[Bounding box prediction data]
[Start of section]

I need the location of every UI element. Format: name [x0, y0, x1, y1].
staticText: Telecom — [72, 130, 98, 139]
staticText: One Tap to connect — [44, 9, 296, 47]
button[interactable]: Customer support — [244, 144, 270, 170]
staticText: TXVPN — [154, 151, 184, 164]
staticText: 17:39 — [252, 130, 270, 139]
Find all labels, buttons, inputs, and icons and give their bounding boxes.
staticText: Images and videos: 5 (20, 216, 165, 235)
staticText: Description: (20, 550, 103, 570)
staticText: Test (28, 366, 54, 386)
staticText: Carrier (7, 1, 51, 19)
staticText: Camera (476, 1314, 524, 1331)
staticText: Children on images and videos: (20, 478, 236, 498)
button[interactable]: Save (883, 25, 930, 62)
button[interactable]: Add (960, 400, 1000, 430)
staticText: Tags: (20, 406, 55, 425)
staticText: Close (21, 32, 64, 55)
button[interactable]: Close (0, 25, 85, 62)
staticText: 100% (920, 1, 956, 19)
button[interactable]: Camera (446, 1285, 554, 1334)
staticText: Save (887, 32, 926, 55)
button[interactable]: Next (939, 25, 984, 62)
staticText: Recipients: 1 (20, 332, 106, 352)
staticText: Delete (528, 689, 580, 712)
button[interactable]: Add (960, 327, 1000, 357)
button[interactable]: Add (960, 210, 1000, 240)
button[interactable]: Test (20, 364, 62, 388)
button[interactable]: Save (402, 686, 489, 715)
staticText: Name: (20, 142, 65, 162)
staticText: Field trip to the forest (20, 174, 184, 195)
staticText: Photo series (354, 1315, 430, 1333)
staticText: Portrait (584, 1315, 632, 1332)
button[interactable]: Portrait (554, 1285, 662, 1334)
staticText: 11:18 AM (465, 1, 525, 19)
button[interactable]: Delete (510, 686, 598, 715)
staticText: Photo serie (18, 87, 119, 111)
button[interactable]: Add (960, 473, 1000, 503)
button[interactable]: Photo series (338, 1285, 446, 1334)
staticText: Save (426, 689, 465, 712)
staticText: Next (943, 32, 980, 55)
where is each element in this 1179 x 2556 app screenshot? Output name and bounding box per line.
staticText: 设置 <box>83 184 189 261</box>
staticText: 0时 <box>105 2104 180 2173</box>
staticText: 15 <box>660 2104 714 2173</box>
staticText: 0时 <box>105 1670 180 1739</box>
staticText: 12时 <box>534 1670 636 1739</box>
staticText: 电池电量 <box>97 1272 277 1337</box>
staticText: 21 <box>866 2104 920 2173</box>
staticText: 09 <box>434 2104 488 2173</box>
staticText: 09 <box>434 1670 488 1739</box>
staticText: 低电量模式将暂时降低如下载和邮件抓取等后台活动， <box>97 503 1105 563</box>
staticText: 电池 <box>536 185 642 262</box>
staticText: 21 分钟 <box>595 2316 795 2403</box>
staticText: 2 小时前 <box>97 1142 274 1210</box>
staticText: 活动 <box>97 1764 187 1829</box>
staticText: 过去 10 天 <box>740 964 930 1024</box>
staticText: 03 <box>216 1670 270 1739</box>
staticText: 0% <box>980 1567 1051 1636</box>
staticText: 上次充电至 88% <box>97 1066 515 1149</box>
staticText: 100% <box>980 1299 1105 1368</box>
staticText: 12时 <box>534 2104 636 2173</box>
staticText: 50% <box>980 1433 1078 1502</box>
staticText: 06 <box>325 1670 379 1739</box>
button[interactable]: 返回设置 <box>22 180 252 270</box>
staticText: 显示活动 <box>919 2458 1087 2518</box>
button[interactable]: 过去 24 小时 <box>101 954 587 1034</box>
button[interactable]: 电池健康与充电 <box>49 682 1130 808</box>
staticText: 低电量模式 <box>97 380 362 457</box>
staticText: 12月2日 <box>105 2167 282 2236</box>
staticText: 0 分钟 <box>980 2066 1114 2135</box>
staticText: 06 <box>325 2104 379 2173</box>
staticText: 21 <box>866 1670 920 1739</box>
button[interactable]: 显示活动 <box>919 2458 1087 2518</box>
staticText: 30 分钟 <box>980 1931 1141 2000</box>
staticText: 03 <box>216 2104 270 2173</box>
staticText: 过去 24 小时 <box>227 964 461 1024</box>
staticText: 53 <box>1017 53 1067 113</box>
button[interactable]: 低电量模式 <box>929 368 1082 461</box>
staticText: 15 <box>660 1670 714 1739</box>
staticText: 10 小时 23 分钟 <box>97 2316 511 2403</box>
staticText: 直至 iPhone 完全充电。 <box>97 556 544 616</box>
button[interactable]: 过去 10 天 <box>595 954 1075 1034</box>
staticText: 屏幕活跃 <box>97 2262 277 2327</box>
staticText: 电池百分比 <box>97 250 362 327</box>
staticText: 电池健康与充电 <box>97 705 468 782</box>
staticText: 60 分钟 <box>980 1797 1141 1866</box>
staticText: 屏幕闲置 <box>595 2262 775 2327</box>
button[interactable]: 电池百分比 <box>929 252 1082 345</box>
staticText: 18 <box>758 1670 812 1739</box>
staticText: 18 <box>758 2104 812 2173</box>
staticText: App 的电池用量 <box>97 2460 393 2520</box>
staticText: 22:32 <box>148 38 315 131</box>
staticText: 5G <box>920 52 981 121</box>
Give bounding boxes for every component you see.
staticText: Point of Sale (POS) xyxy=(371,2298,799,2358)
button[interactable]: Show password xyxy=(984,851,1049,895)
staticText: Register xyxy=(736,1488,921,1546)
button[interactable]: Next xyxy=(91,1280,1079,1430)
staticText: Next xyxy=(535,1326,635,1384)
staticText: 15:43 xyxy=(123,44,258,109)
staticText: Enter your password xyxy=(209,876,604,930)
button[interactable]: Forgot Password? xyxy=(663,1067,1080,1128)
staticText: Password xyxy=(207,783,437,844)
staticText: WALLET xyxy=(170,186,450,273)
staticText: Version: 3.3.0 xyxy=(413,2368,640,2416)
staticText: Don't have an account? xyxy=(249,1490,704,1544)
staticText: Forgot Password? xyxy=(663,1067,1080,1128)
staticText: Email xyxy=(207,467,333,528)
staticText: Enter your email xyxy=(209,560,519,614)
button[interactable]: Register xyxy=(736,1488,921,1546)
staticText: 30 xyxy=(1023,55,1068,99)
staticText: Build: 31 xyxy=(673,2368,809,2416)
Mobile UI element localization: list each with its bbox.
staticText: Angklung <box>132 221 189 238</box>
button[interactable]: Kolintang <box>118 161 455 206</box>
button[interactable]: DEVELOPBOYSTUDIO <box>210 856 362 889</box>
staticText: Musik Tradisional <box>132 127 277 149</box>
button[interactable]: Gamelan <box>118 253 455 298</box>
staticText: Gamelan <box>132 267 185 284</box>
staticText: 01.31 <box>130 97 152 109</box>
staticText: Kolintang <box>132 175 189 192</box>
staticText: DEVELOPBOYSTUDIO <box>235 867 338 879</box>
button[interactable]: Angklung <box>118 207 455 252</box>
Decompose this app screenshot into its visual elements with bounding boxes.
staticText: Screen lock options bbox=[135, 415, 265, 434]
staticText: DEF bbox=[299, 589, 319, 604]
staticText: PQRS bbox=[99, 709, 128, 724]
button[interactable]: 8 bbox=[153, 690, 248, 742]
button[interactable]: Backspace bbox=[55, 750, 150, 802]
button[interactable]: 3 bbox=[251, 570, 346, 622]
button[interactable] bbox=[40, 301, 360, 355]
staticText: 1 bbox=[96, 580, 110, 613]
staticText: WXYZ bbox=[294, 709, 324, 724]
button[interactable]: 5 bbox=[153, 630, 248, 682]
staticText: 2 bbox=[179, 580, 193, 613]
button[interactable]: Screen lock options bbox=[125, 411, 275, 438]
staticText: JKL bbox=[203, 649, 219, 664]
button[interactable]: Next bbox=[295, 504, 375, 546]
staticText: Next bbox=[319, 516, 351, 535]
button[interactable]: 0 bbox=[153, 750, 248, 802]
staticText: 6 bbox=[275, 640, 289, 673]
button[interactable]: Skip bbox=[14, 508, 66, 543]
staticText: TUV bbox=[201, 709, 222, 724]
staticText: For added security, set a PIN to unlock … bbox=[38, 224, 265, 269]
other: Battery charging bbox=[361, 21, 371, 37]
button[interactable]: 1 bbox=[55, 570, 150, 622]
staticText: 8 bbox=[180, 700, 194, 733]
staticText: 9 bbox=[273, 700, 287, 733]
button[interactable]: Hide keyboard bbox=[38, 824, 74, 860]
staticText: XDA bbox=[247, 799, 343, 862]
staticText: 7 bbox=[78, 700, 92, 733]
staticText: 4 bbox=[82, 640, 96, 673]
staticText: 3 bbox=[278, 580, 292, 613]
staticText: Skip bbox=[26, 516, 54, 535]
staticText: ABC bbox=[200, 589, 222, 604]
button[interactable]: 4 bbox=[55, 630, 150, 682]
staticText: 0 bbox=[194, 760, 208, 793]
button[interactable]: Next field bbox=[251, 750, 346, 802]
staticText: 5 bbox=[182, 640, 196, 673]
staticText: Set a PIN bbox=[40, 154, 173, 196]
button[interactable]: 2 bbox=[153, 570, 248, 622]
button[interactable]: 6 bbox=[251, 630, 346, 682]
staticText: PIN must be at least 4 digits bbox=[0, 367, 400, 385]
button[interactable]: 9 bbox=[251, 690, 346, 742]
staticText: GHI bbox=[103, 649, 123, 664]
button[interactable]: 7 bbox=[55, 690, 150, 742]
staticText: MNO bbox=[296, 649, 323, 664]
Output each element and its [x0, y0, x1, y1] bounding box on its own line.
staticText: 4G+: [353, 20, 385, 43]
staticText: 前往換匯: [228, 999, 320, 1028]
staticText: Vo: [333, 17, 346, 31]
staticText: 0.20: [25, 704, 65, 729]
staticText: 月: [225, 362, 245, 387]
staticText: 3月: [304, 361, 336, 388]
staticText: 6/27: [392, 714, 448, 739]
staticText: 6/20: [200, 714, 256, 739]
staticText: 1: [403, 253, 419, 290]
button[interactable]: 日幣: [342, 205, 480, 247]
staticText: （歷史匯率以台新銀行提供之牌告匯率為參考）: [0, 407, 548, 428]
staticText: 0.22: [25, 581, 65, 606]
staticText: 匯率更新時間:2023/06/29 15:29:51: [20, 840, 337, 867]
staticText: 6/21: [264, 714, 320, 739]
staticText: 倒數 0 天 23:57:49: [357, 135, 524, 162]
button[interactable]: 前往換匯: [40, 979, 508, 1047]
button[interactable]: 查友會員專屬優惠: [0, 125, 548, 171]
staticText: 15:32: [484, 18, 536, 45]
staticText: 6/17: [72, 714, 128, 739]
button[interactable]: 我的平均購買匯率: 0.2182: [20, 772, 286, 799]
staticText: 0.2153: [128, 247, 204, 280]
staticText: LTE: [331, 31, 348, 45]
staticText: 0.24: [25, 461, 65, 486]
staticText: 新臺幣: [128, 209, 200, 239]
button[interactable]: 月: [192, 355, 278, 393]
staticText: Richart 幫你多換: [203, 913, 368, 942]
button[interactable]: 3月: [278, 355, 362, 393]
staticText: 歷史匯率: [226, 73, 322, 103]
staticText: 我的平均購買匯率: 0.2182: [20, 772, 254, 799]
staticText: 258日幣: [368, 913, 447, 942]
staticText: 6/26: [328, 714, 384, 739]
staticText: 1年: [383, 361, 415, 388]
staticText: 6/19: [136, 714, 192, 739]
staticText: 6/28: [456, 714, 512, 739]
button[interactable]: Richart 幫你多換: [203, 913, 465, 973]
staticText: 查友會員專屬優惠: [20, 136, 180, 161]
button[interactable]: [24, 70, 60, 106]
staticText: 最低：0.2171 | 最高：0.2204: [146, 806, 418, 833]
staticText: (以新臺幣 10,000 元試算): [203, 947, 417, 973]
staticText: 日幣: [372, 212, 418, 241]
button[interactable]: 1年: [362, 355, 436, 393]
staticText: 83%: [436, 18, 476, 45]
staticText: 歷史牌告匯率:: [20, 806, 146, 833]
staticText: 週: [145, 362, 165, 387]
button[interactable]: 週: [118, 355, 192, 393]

[End of section]

(What you need to do):
Set apart and copy each line of the records that holds the word "电池健康与充电".

(Answer section):
button[interactable]: 电池健康与充电 <box>49 682 1130 808</box>
staticText: 电池健康与充电 <box>97 705 468 782</box>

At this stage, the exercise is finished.